Sundar Pichai, India born chief executive officer (CEO) of Google Inc. had a private meeting with the GOP lawmakers at Capitol Hill on Friday amid allegations of anti-conservative bias at Google, concerns about the privacy issues, and the firm’s re-entry into China.

A source familiar with Google’s closed-door portion of the meeting told Fox News that the meeting ‘was positive and the ‘tone was tough but fair and respectful’. Members ‘weren’t shy about sharing their major concerns with Pichai and are looking to interview him in the future.

Pichai’s meeting with about two dozen Republican lawmakers was scheduled to be held in the Capitol office of House Majority Leader Kevin McCarthy, who represents a district in Google’s home state of California.

“Google has a lot of questions to answer about bias in its search results, violations of user privacy, anticompetitive behavior and business dealings w/ repressive regimes like China,” McCarthy had tweeted on Thursday.

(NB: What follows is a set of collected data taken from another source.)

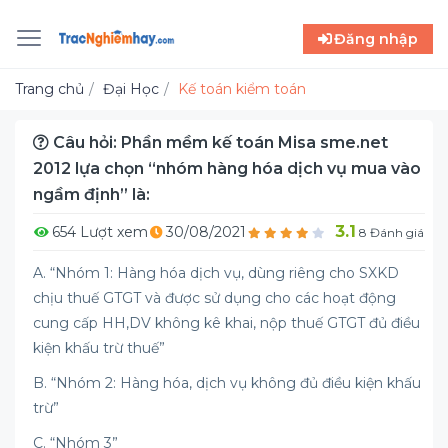
Đăng nhập
Trang chủ
Đại Học
Kế toán kiểm toán
Câu hỏi: Phần mềm kế toán Misa sme.net
2012 lựa chọn “nhóm hàng hóa dịch vụ mua vào
ngầm định” là:
3.1
654 Lượt xem
30/08/2021
8 Đánh giá
A. “Nhóm 1: Hàng hóa dịch vụ, dùng riêng cho SXKD
chịu thuế GTGT và được sử dụng cho các hoạt động
cung cấp HH,DV không kê khai, nộp thuế GTGT đủ điều
kiện khấu trừ thuế”
B. “Nhóm 2: Hàng hóa, dịch vụ không đủ điều kiện khấu
trừ”
C. “Nhóm 3”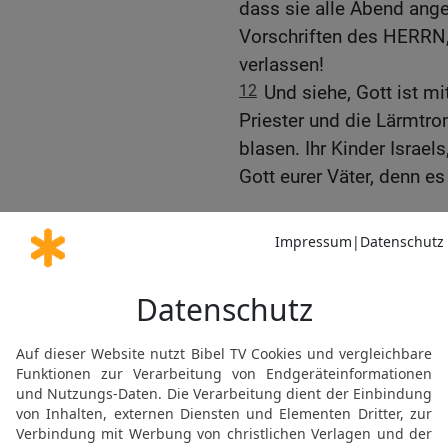
dass sie alle Abend ang
Vorschriften des HERRN, 
verlassen!
12
Und siehe, Gott ist mi
Priester und die Lärmtr
blasen. Ihr Kinder Israe
Gott eurer Väter, denn es
Gott gibt Juda den Sieg
13
Aber Jerobeam hatte d
umgehen sollte, sodass e
ihrem Rücken.
14
Als sich nun Juda um
hinten! Da schrien sie z
die Trompeten,
15
und die Männer Judas 
Männer Judas ein Kriegs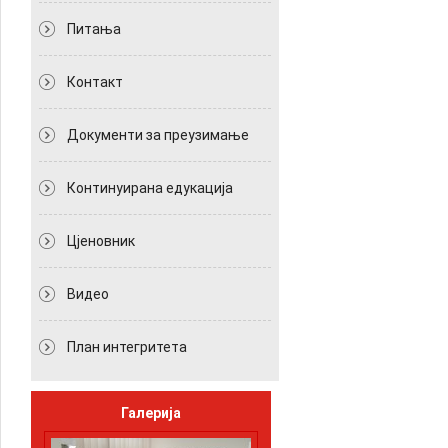
Питања
Контакт
Документи за преузимање
Континуирана едукација
Цјеновник
Видео
План интегритета
Галерија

Lately, there have been serious concerns over privacy issues and the tech giant’s entry into the Chinese market.

Pichai agreed to testify before the House Judiciary Committee in November to allay the said concerns during a private meeting with GOP lawmakers on Capitol Hill, said a report in USA Today.

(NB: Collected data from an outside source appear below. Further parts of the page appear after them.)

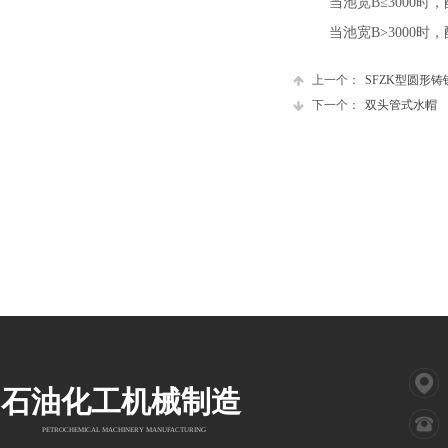
当池宽B≤3000时，
当池宽B>3000时，
上一个：
SFZK型圆形铸铁闸.
下一个：
双头管式水帽
石油化工机械制造
PETROCHEMICAL MACHINERY MANUFACTURING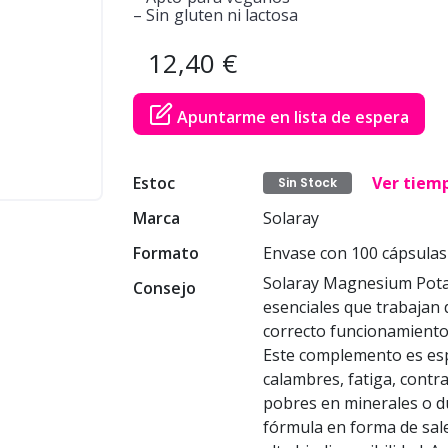
– Sin gluten ni lactosa
12,40 €
Apuntarme en lista de espera
Estoc
Ver tiem
Sin Stock
Marca
Solaray
Formato
Envase con 100 cápsulas
Solaray Magnesium Pota
Consejo
esenciales que trabajan
correcto funcionamiento 
Este complemento es esp
calambres, fatiga, contr
pobres en minerales o du
fórmula en forma de sal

“Pichai has agreed to testify before the House Judiciary Committee in November to address concerns over the Internet giant’s business practices,” said the report.

Pichai also met US President Donald Trump’s economic adviser Larry Kudlow and reportedly told the White House that he would attend an upcoming Trump roundtable with tech executives.

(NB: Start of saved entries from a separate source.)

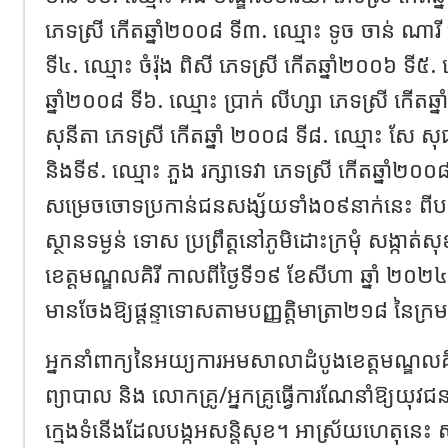
ភេទស្រី កើតឆ្នាំ២០០៨ ទី៣. ឈ្មោះ ទូច ចាន់ ណារី
ទី៤. ឈ្មោះ ចំរ៉ុង ពិសី ភេទស្រី កើតឆ្នាំ២០០៦ ទី៥.
ឆ្នាំ២០០៨ ទី៦. ឈ្មោះ ប្រាក់ លីហ្សា ភេទស្រី កើតឆ
សុនីតា ភេទស្រី កើតឆ្នាំ ២០០៨ ទី៨. ឈ្មោះ សែ សុ
និងទី៩. ឈ្មោះ ភួង រក្សាទេវា ភេទស្រី កើតឆ្នាំ
សម្រេចចោទប្រកាន់ជនសង្ស័យទាំង០៩នាក់នេះ ពី
ស្ថានទម្ងន់ ទោស ប្រព្រឹត្តនៅភូមិដោះក្រមុំ សង្កាត
ខេត្តមណ្ឌលគិរី កាលពីថ្ងៃទី១៩ ខែសីហា ឆ្នាំ ២០២
មានចែងឱ្យផ្តន្ទាទោសតាមបញ្ញត្តិមាត្រា២១៨ នៃក្រម
អ្នកនាំពាក្យនៃអយ្យការអមសាលាដំបូងខេត្តមណ្ឌលគ
ព្យាបាល និង លោកគ្រូ/អ្នកគ្រូធ្វើការណែនាំឱ្យយុវជ
ក្មេងទំនើងដែលបង្កអសន្តិសុខ។ អាស្រ័យហេតុនេះ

“We remain committed to continuing an active dialogue with members from both sides of the aisle, working proactively with Congress on a variety of issues, explaining how our products help millions of American consumers and businesses, and answering questions as they arise,” Pichai said in a statement.

The news about Google’s plan to build a censored search engine in China broke in August when The Intercept reported that the search platform would blacklist “sensitive queries” about topics including politics, free speech, democracy, human rights, and peaceful protest, triggering internal protests among some Google employees.

Two weeks after that report, Pichai told the company’s employees that the China plan was in its “early stages” and “exploratory”.

Google Chief Privacy Officer Keith Enright, in a blog post on Tuesday, said the users have long entrusted the company to be responsible with their data and they take that trust and responsibility very seriously.

“Google products and features cannot launch until they are approved by the specialists in our Privacy and Data Protection Office, which solicits input from across Google, as well as periodically from users and experts worldwide,” said Enright.